A break from clinic duty today, to attend this meeting at which health agencies keep each other informed about their activities. SMRU disseminates the results of its research, so this was an ideal opportunity for me to get up to speed fast.
I’m not going to go into lots of medical detail, but those who are interested can email me for the specifics. But I will share the take home message, malaria is becoming more resistant to the only decent treatment we have left in the drug cupboard.
Western Cambodia must be cursed. It was the last stronghold of the wicked Khmer Rouge, the land is littered with thousands of mines, and this is the place that has produced the most resistant strains of malaria parasite over the past forty years. It has spread eastwards to the border with Vietnam and skipped to the west, the Thai Myanmar border. So far, Laos to the north has escaped this scourge. But borders do seem to be important. People cross them as economic migrants, often being denied medical treatment at their destination, because they are illegal or not citizens.
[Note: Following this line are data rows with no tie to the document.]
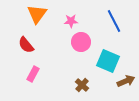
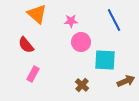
orange triangle: rotated 25 degrees counterclockwise
blue line: moved 1 px up
cyan square: moved 3 px left, 1 px up; rotated 20 degrees counterclockwise
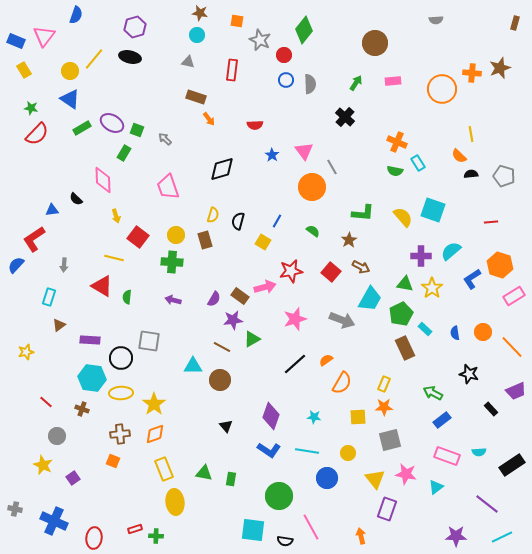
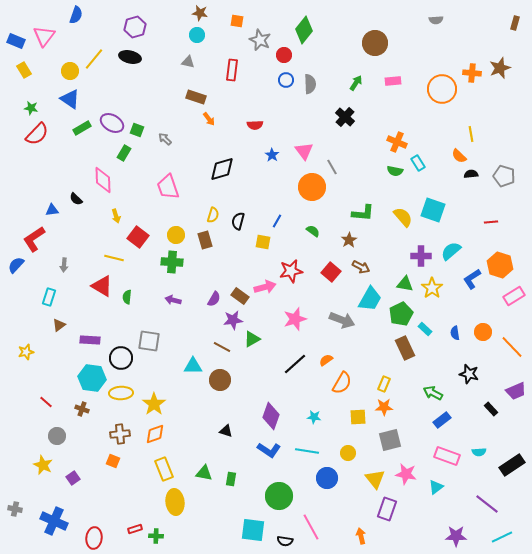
yellow square at (263, 242): rotated 21 degrees counterclockwise
black triangle at (226, 426): moved 5 px down; rotated 32 degrees counterclockwise
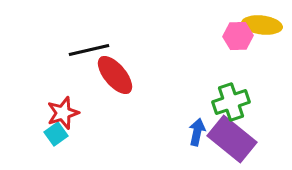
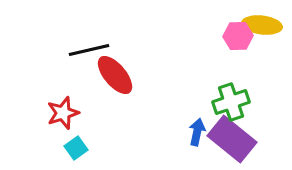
cyan square: moved 20 px right, 14 px down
If this resistant parasite spreads further west, to Bangladesh and India, without doubt, thousands of people will die. Perhaps we only have a few years to try to control the spread. WHO has been talking about it for five years, but nothing practical has been done. My boss, Professor Francois Nosten, feels that one strategy could be to carry out mass treatment of people in areas where the resistance has been identified. This would happen regardless of whether they have symptoms or not, because modern tests (PCR) demonstrate that in some areas close to 80% of people have low levels of parasitaemia. Pregnant women and babies would be excluded, but the aim would be to achieve 90% coverage. If we can knock out the parasite at this stage it will at least give us some breathing space. Not everyone agrees with him, but I’ve not heard what they are offering to do instead. Some aid agencies want him to carry out pilot trials but these will take years to give us any answers and the horse might have bolted before we figure out how to lock the stable door.
A mass treatment campaign will be an expensive calculated risk. Who knows if it will work or if we will even have the opportunity to put it into effect?